GridSearchCV makes this process easy to handle. We can both do cross-validation and try different parameters using GridSearchCV.

In [None]:
from sklearn.model_selection import GridSearchCV

In [None]:
parameters = {'n_estimators':[151,201,251,301], 'max_depth':[15,20,25]}
forest = RandomForestClassifier()
clf = GridSearchCV(estimator=forest, param_grid=parameters, n_jobs=-1, cv=5)

cv = 5 means having a 5-fold cross validation. So dataset is divided into 5 subset. At each iteration, 4 subsets are used in training and the other subset is used as test set. When 5 iteration completed, the model used all samples as both training and test samples.

n_jobs parameter is used to select how many processors to use. -1 means using all processors.

In [None]:
clf.fit(X_train, y_train)

In [None]:
clf.best_params_

## BEST MODEL USING THE PARAMETERS WE FOUND FROM GRIDSEARCHCV

In [None]:
rf=RandomForestClassifier(n_estimators=301, max_depth=20)

In [None]:
rf.fit(X_train,y_train)

In [None]:
predtest3=rf.predict(X_test)

In [None]:
accuracy_score(y_test,predtest3)

We have achieved an overall accuracy of almost 90%. This is the mean cross-validated score of the best_estimator. In the previous random forest, the mean score was approximately 86% (88% on training and 84% on test).

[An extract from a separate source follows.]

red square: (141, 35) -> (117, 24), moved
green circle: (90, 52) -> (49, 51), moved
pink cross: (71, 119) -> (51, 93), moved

Using GridSearchCV, we improved the model accuracy by 4%.

## How to improve

We can always try to improve the model. The fuel of machine learning models is data so if we can collect more data, it is always helpful in improving the model. We can also try a wider range of parameters in GridSearchCV because a little adjustment in a parameter may slighlty increase the model.

Finally, we can try more robust or advanced models. Please keep in mind that there will be a trade-off when making such kind of decisions. Advanced models may increase the accuracy but they require more data and more computing power. So it comes down to business decision.